Kenzas Großvater, ein Aristokrat, alter und enger Mitarbeiter des Königshauses, sagt einmal über die jungen Leute: „Sie dürfen nicht vergessen, dass sie nicht nur Kinder der Dekolonisierung, sondern auch Enkel der Kolonialisierung sind.“ Sie leben in Frankreich: Glauben Sie aus Ihrer Erfahrung, dass den jüngsten und anhaltenden Aufständen auch das Gefühl zugrunde liegt, „Enkel der Kolonialisierung“ zu sein?
Ja, ich denke schon. Das Thema meines Buches ist auch die Wahrnehmung als Ausländer, die Schwierigkeit, in einem neuen Land eine Identität zu erlangen. Junge Menschen, auch wenn sie in Frankreich geboren wurden, tragen die Last eines postkolonialen Erbes in sich. Überhaupt nicht neutral, aber sehr wenig bekannt, weil es verschiedene Länder betrifft, die in ein Ganzes eingebunden sind: Marokko, Tunesien, Algerien … Es reicht nicht zu sagen: Jetzt bist du in Frankreich, du bist Franzose. Jedes hat seine eigene Geschichte. Die zweite oder dritte Generation hat eine Identität entdeckt, die jedoch noch nicht kulturell integriert ist.

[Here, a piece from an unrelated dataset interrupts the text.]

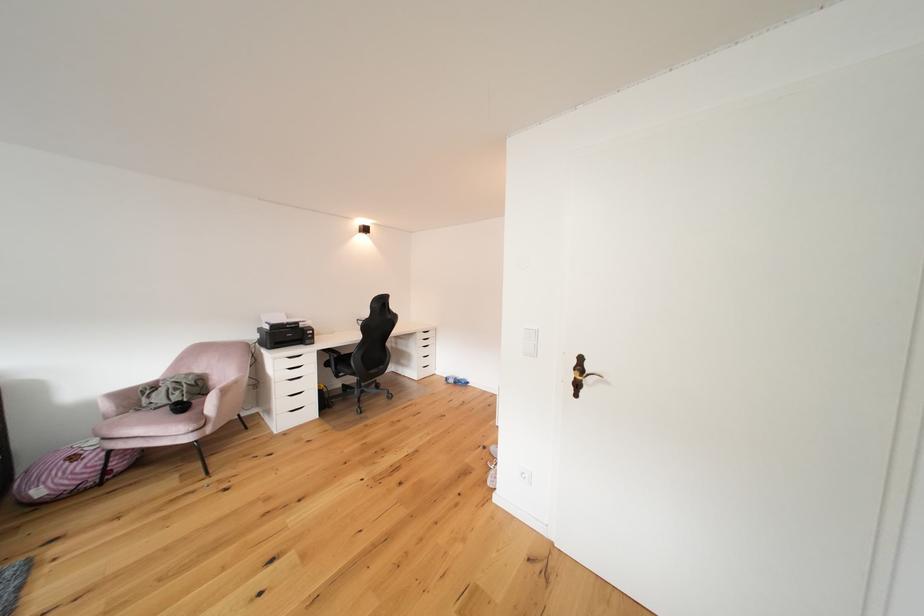 Where is `black chair sitting surface`? black chair sitting surface is located at coordinates (351, 361). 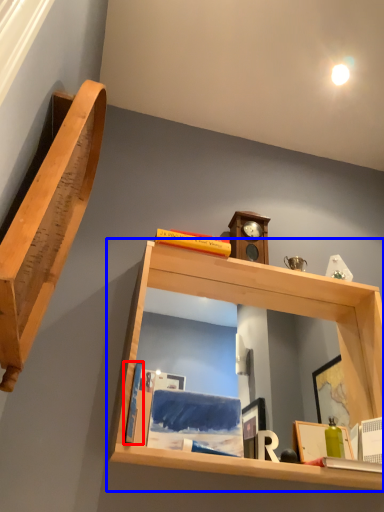 Question: Which point is further to the camera, book (highlighted by a red box) or shelf (highlighted by a blue box)?

Choices:
 (A) book
 (B) shelf

Answer: (A) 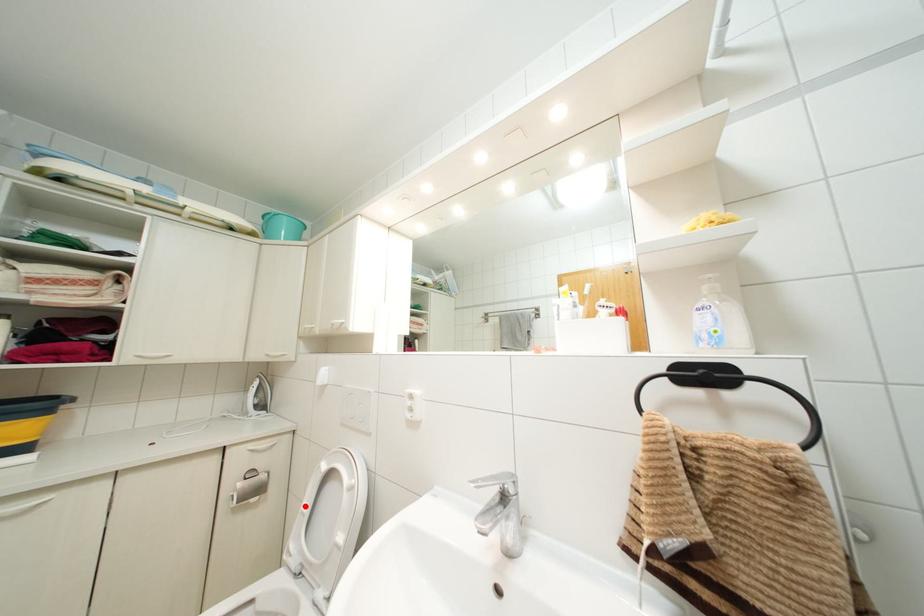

Ist das nötig, eine kulturelle Intervention?
Ja. Und ich glaube, dass Literatur ein Medium ist. Es hat die Kraft, Ihnen die Intimität der Gefühle von jemandem zurückzugeben, der für Sie etwas anderes ist, und hilft Ihnen daher, es zu verstehen.

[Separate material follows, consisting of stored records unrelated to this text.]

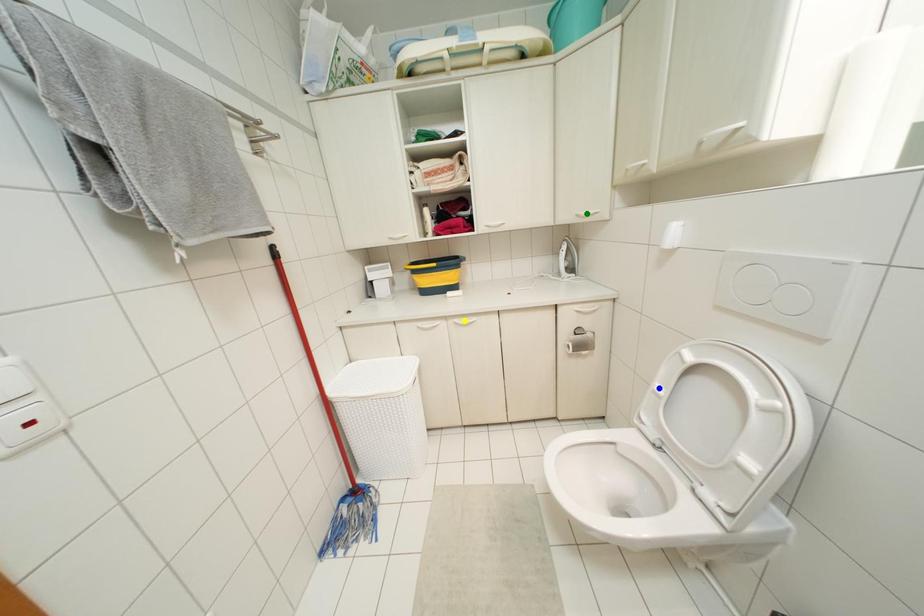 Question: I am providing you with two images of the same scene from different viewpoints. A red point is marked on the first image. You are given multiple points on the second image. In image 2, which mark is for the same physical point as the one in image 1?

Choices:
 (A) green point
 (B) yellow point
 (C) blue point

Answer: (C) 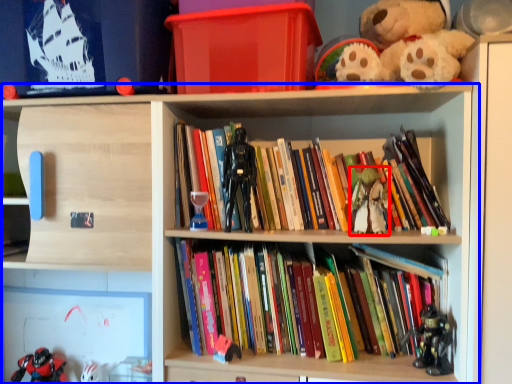 Question: Among these objects, which one is nearest to the camera, toy (highlighted by a red box) or shelf (highlighted by a blue box)?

Im Buch ist 2011 ein entscheidendes Datum: Warum?
In diesem Jahr wurde in Frankreich durch ein Rundschreiben des Innenministeriums beschlossen, die Aufenthaltserlaubnis für diejenigen – Absolventen in Frankreich – nicht zu verlängern, die ihren Status von „Studenten“ zu „Zeitarbeitern“ änderten. Eine Möglichkeit, hypothetische Arbeitsplätze für die Franzosen zu reservieren, die durch ausländische Studenten gefährdet werden, die oft mit Stipendien anreisen, die von der französischen Regierung selbst gefördert werden. Es war ein Gesetz, das aus politischen Gründen geboren wurde, um die extreme Rechte zu ärgern und ein „Wir“ und ein „Du“ zu bescheinigen. Es blieb nur ein Jahr in Kraft, weil es verfassungswidrig war. Aber Kenza musste, wie viele andere Jungen, nach Marokko zurückkehren, da er keinen Bordeaux-Pass der Europäischen Union besaß.

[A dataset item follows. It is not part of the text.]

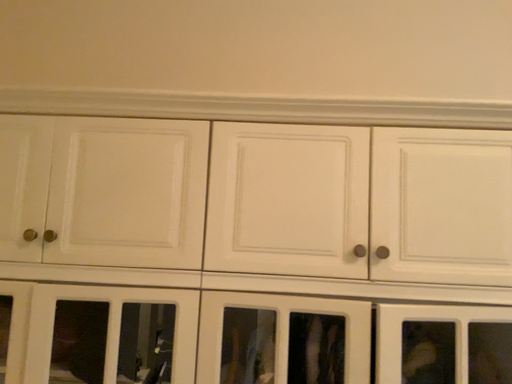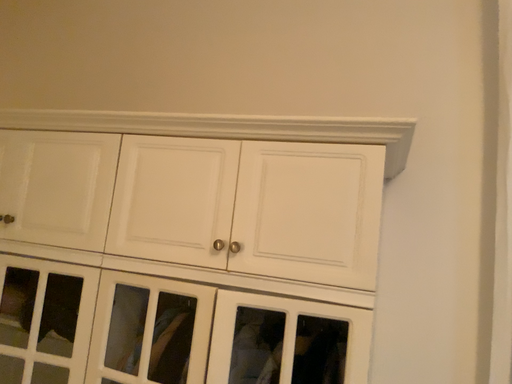 Question: How did the camera likely rotate when shooting the video?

Auch die Beziehung zwischen zwei Freunden ist von Neid geprägt. Worum beneidet einer Ihrer Meinung nach den anderen?
Kenza hat in dieser Freundschaft nicht die Macht, Fatiha hat die Macht über Gefühle. Sie treffen unterschiedliche Entscheidungen, denn für den einen ist Jungfräulichkeit wichtig, für den anderen braucht es keinen Mann … Die Jahre vergehen und sie verstehen einander nicht. Vielleicht finden sie einander, jeder auf der Suche nach seinem Leben.